§ **Directions for this task**: Give again, word for word, every line below from the one that has "Identify the click" through the one that has "Privatmodelle (258, 78)", both included, and no others.

**** Material provided ****

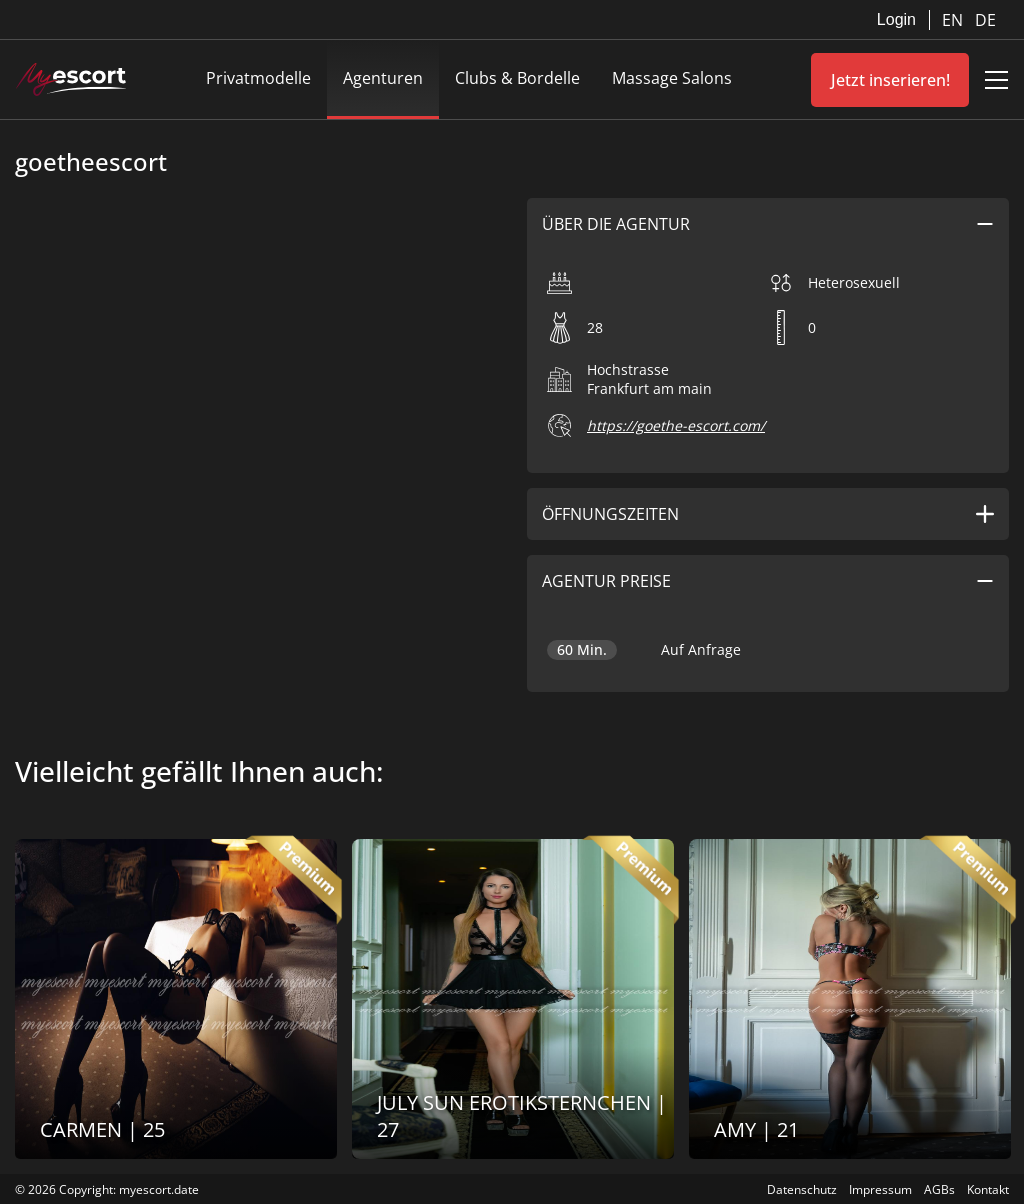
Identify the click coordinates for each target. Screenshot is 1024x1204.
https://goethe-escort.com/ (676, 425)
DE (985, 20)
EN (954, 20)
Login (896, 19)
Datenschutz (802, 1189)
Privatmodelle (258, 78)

****
**** Material provided ****

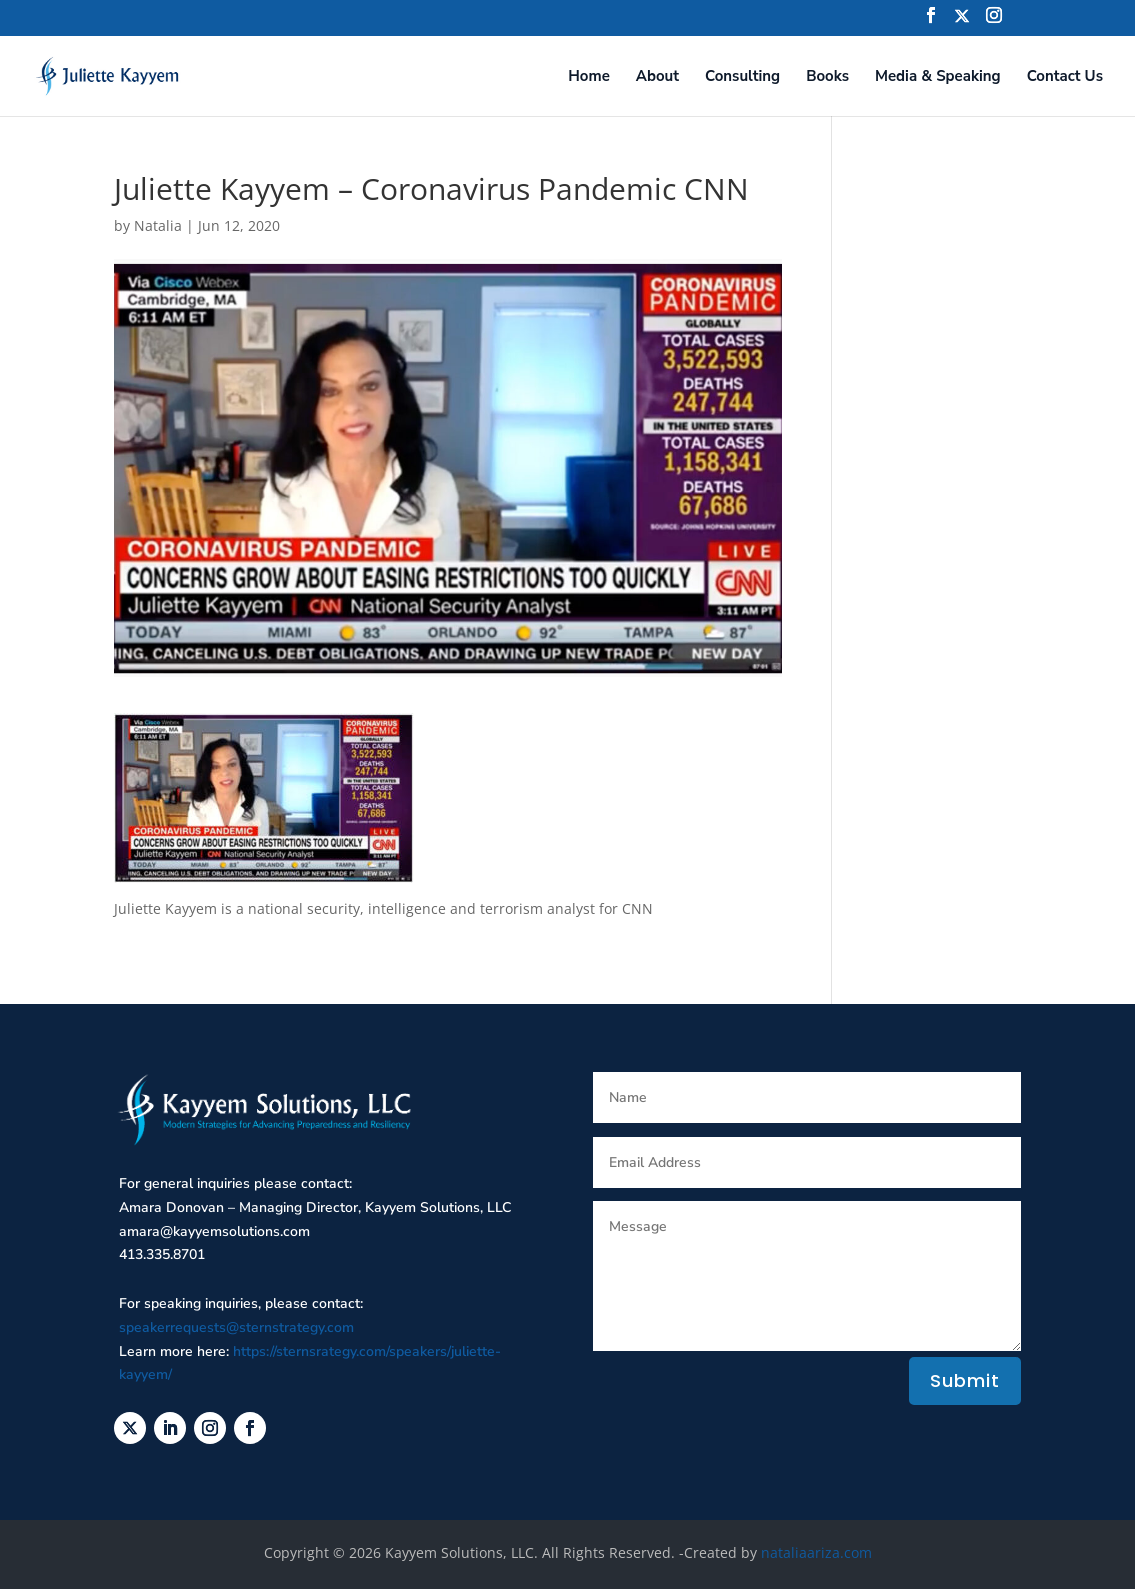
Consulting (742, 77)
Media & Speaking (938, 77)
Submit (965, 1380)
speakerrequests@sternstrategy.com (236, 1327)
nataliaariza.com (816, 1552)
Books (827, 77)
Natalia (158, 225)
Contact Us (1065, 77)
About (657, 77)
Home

****

§ **Expected answer**:
Identify the click coordinates for each target. Screenshot is 1024x1204.
https://goethe-escort.com/ (676, 425)
DE (985, 20)
EN (954, 20)
Login (896, 19)
Datenschutz (802, 1189)
Privatmodelle (258, 78)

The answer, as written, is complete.